Use the method introduced in the previous question to accomplish this.


**Question 7:** Using the code from Question 4, generate a sentence without providing any input tokens (i.e., by calling `model.generate()` with no context) and apply feature clamping on a specified feature during generation. Print the resulting sentence!


**Question 8:** The previous approach can be vectorized to enable clamping of multiple features in parallel. As a starting point, try generating multiple sentences concurrently using `model.generate()` with input `batched_tokens_tensor` that contains only the start token $50256$ repeated `batch_size` times.


**Question 9:** Implement a batchified version of the `single_clamping()` function from Question 6. In this version, each batch element corresponds to a specific feature index, where the feature to be clamped is determined by the batch number plus a fixed offset (`off`). Then, using the method from the previous question, generate multiple sentences without any input context (i.e., by calling `model.generate()` without tokens), so that each sentence has a different feature clamped according to its batch index (adjusted by `off`). Finally, put the generated sentences into a `.txt` file and save it.

(Hint: you can use `model.tokenizer.batch_decode()` to decode a batch of tokenized sentences.)




**Question 10:** Using the batchified clamping approach from Question 9, explore a selection (e.g., the first 1024 features) of the $32$k features to identify interpretable ones that steer the generation without context. Experiment with various feature indices and observe the resulting outputs to determine which features have a clear impact on the generated sentences.
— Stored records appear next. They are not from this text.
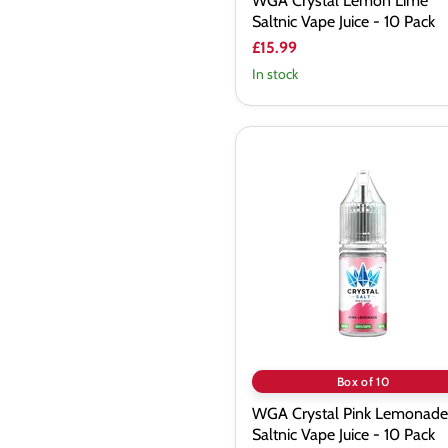
WGA Crystal Lemon Lime
Saltnic Vape Juice - 10 Pack
£15.99
In stock
WGA
Crystal
Pink
Lemonade
Saltnic
Vape
Juice
-
10
Pack
Box of 10
WGA Crystal Pink Lemonade
Saltnic Vape Juice - 10 Pack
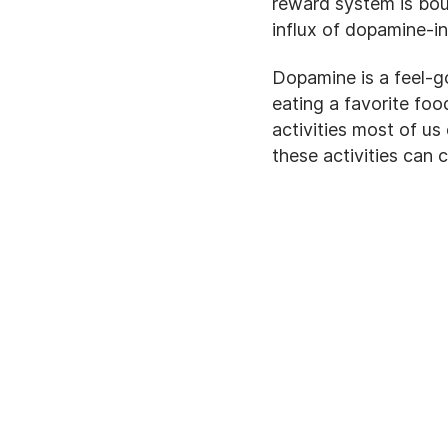
reward system is bou
influx of dopamine-i
Dopamine is a feel-g
eating a favorite foo
activities most of us
these activities can 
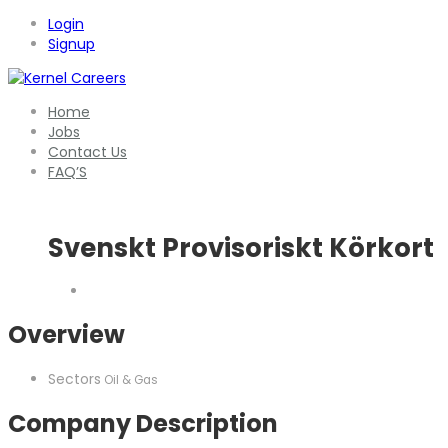
Login
Signup
Home
Jobs
Contact Us
FAQ’S
Svenskt Provisoriskt Körkort
Overview
Sectors
Oil & Gas
Company Description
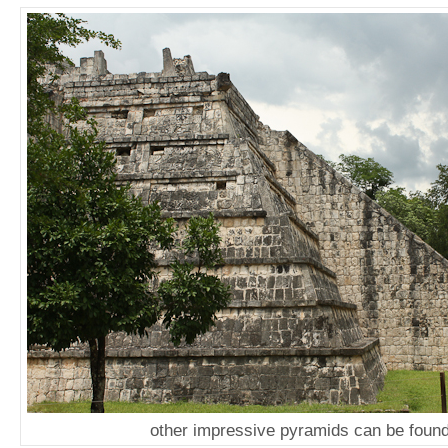
other impressive pyramids can be found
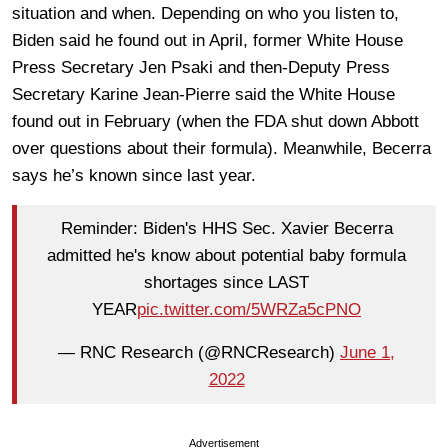
situation and when. Depending on who you listen to,
Biden said he found out in April, former White House
Press Secretary Jen Psaki and then-Deputy Press
Secretary Karine Jean-Pierre said the White House
found out in February (when the FDA shut down Abbott
over questions about their formula). Meanwhile, Becerra
says he’s known since last year.
Reminder: Biden's HHS Sec. Xavier Becerra
admitted he's know about potential baby formula
shortages since LAST
YEAR
pic.twitter.com/5WRZa5cPNO
— RNC Research (@RNCResearch)
June 1,
2022
Advertisement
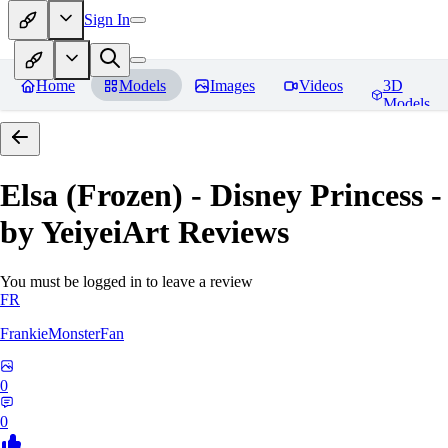
Sign In
Home
Models
Images
Videos
3D
Models
Elsa (Frozen) - Disney Princess -
by YeiyeiArt
Reviews
You must be logged in to leave a review
FR
FrankieMonsterFan
0
0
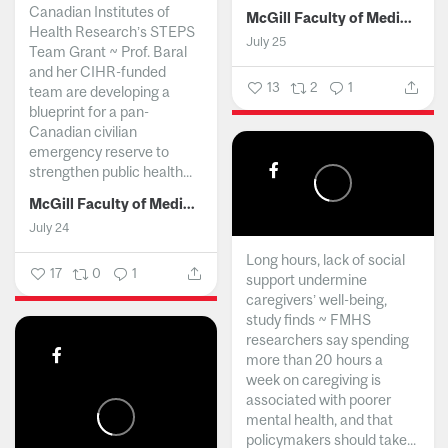
Canadian Institutes of
McGill Faculty of Medicine and Health Sciences
Health Research’s STEPS
July 25
Team Grant ~ Prof. Baral
and her CIHR-funded
13
2
1
team are developing a
blueprint for a pan-
Canadian civilian
emergency reserve to
strengthen public health...
McGill Faculty of Medicine and Health Sciences
July 24
Long hours, lack of social
17
0
1
support undermine
caregivers’ well-being,
study finds ~ FMHS
researchers say spending
more than 20 hours a
week on caregiving is
associated with poorer
mental health, and that
policymakers should take...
**Question 11:** Evaluate the interpretable features identified through feature steering by applying clamping when generating the next tokens of `input_sentence`. For instance, if you discovered a feature that induces a 'sad' tone in GPT-2 small, generate the next tokens for a chosen input sentence both with and without clamping that feature, and compare the resulting outputs.



**Bonus Question:** Using the batchified clamping code combined with a for loop, explore all the $32$k features of the autoencoder.